#### [Task directions]
An exact transcription of all the data is required, with every image removed.

#### [Given records]

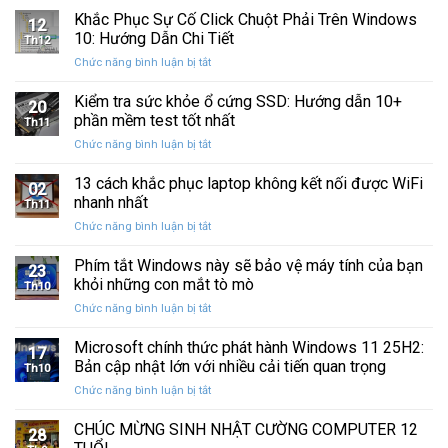
Ba
Phục
Khắc Phục Sự Cố Click Chuột Phải Trên Windows
kẹt
Thập
12
Sự
%
10: Hướng Dẫn Chi Tiết
Kỷ
Th12
Cố
khi
“Đứng
ở
Chức năng bình luận bị tắt
Click
sao
Yên”
Khắc
Chuột
lưu
Phục
Kiểm tra sức khỏe ổ cứng SSD: Hướng dẫn 10+
Phải
và
20
Sự
Trên
phần mềm test tốt nhất
khôi
Th11
Cố
Windows
phục
ở
Chức năng bình luận bị tắt
Click
10:
dữ
Kiểm
Chuột
Hướng
liệu
tra
13 cách khắc phục laptop không kết nối được WiFi
Phải
Dẫn
02
sức
Trên
nhanh nhất
Chi
Th11
khỏe
Windows
Tiết
ở
Chức năng bình luận bị tắt
ổ
10:
13
cứng
Hướng
cách
Phím tắt Windows này sẽ bảo vệ máy tính của bạn
SSD:
Dẫn
23
khắc
Hướng
khỏi những con mắt tò mò
Chi
Th10
phục
dẫn
Tiết
ở
Chức năng bình luận bị tắt
laptop
10+
Phím
không
phần
tắt
Microsoft chính thức phát hành Windows 11 25H2:
kết
mềm
17
Windows
nối
Bản cập nhật lớn với nhiều cải tiến quan trọng
test
Th10
này
được
tốt
ở
Chức năng bình luận bị tắt
sẽ
WiFi
nhất
Microsoft
bảo
nhanh
chính
CHÚC MỪNG SINH NHẬT CƯỜNG COMPUTER 12
vệ
nhất
28
thức
máy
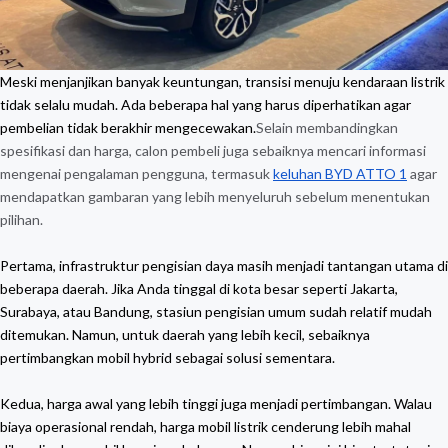
Meski menjanjikan banyak keuntungan, transisi menuju kendaraan listrik
tidak selalu mudah. Ada beberapa hal yang harus diperhatikan agar
pembelian tidak berakhir mengecewakan.
Selain membandingkan
spesifikasi dan harga, calon pembeli juga sebaiknya mencari informasi
mengenai pengalaman pengguna, termasuk
keluhan BYD ATTO 1
agar
mendapatkan gambaran yang lebih menyeluruh sebelum menentukan
pilihan.
Pertama, infrastruktur pengisian daya masih menjadi tantangan utama di
beberapa daerah. Jika Anda tinggal di kota besar seperti Jakarta,
Surabaya, atau Bandung, stasiun pengisian umum sudah relatif mudah
ditemukan. Namun, untuk daerah yang lebih kecil, sebaiknya
pertimbangkan mobil hybrid sebagai solusi sementara.
Kedua, harga awal yang lebih tinggi juga menjadi pertimbangan. Walau
biaya operasional rendah, harga mobil listrik cenderung lebih mahal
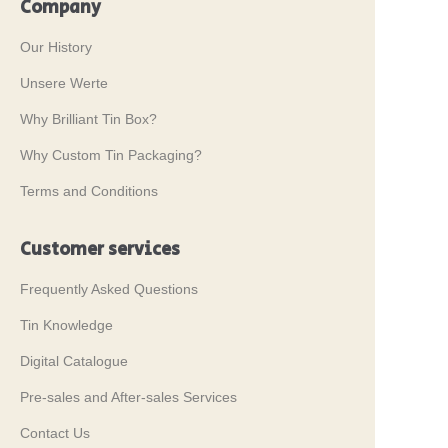
Company
Our History
Unsere Werte
Why Brilliant Tin Box?
Why Custom Tin Packaging?
Terms and Conditions
Customer services
Frequently Asked Questions
Tin Knowledge
Digital Catalogue
Pre-sales and After-sales Services
Contact Us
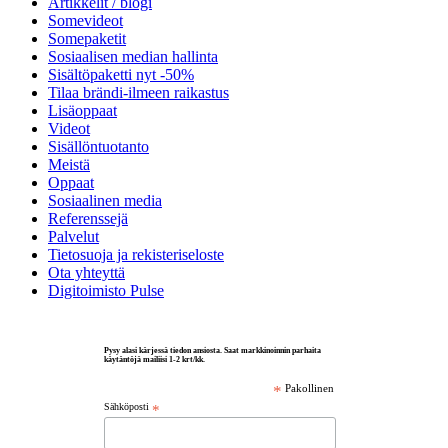
Artikkelit / blogi
Somevideot
Somepaketit
Sosiaalisen median hallinta
Sisältöpaketti nyt -50%
Tilaa brändi-ilmeen raikastus
Lisäoppaat
Videot
Sisällöntuotanto
Meistä
Oppaat
Sosiaalinen media
Referenssejä
Palvelut
Tietosuoja ja rekisteriseloste
Ota yhteyttä
Digitoimisto Pulse
Pysy alasi kärjessä tiedon ansiosta. Saat markkinoinnin parhaita
käytäntöjä mailiisi 1-2 krt/kk.
*
Pakollinen
Sähköposti
*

#### [Problem solution]
Ba
Phục
Khắc Phục Sự Cố Click Chuột Phải Trên Windows
kẹt
Thập
12
Sự
%
10: Hướng Dẫn Chi Tiết
Kỷ
Th12
Cố
khi
“Đứng
ở
Chức năng bình luận bị tắt
Click
sao
Yên”
Khắc
Chuột
lưu
Phục
Kiểm tra sức khỏe ổ cứng SSD: Hướng dẫn 10+
Phải
và
20
Sự
Trên
phần mềm test tốt nhất
khôi
Th11
Cố
Windows
phục
ở
Chức năng bình luận bị tắt
Click
10:
dữ
Kiểm
Chuột
Hướng
liệu
tra
13 cách khắc phục laptop không kết nối được WiFi
Phải
Dẫn
02
sức
Trên
nhanh nhất
Chi
Th11
khỏe
Windows
Tiết
ở
Chức năng bình luận bị tắt
ổ
10:
13
cứng
Hướng
cách
Phím tắt Windows này sẽ bảo vệ máy tính của bạn
SSD:
Dẫn
23
khắc
Hướng
khỏi những con mắt tò mò
Chi
Th10
phục
dẫn
Tiết
ở
Chức năng bình luận bị tắt
laptop
10+
Phím
không
phần
tắt
Microsoft chính thức phát hành Windows 11 25H2:
kết
mềm
17
Windows
nối
Bản cập nhật lớn với nhiều cải tiến quan trọng
test
Th10
này
được
tốt
ở
Chức năng bình luận bị tắt
sẽ
WiFi
nhất
Microsoft
bảo
nhanh
chính
CHÚC MỪNG SINH NHẬT CƯỜNG COMPUTER 12
vệ
nhất
28
thức
máy
Meski menjanjikan banyak keuntungan, transisi menuju kendaraan listrik
tidak selalu mudah. Ada beberapa hal yang harus diperhatikan agar
pembelian tidak berakhir mengecewakan.
Selain membandingkan
spesifikasi dan harga, calon pembeli juga sebaiknya mencari informasi
mengenai pengalaman pengguna, termasuk
keluhan BYD ATTO 1
agar
mendapatkan gambaran yang lebih menyeluruh sebelum menentukan
pilihan.
Pertama, infrastruktur pengisian daya masih menjadi tantangan utama di
beberapa daerah. Jika Anda tinggal di kota besar seperti Jakarta,
Surabaya, atau Bandung, stasiun pengisian umum sudah relatif mudah
ditemukan. Namun, untuk daerah yang lebih kecil, sebaiknya
pertimbangkan mobil hybrid sebagai solusi sementara.
Kedua, harga awal yang lebih tinggi juga menjadi pertimbangan. Walau
biaya operasional rendah, harga mobil listrik cenderung lebih mahal
Company
Our History
Unsere Werte
Why Brilliant Tin Box?
Why Custom Tin Packaging?
Terms and Conditions
Customer services
Frequently Asked Questions
Tin Knowledge
Digital Catalogue
Pre-sales and After-sales Services
Contact Us
Artikkelit / blogi
Somevideot
Somepaketit
Sosiaalisen median hallinta
Sisältöpaketti nyt -50%
Tilaa brändi-ilmeen raikastus
Lisäoppaat
Videot
Sisällöntuotanto
Meistä
Oppaat
Sosiaalinen media
Referenssejä
Palvelut
Tietosuoja ja rekisteriseloste
Ota yhteyttä
Digitoimisto Pulse
Pysy alasi kärjessä tiedon ansiosta. Saat markkinoinnin parhaita
käytäntöjä mailiisi 1-2 krt/kk.
*
Pakollinen
Sähköposti
*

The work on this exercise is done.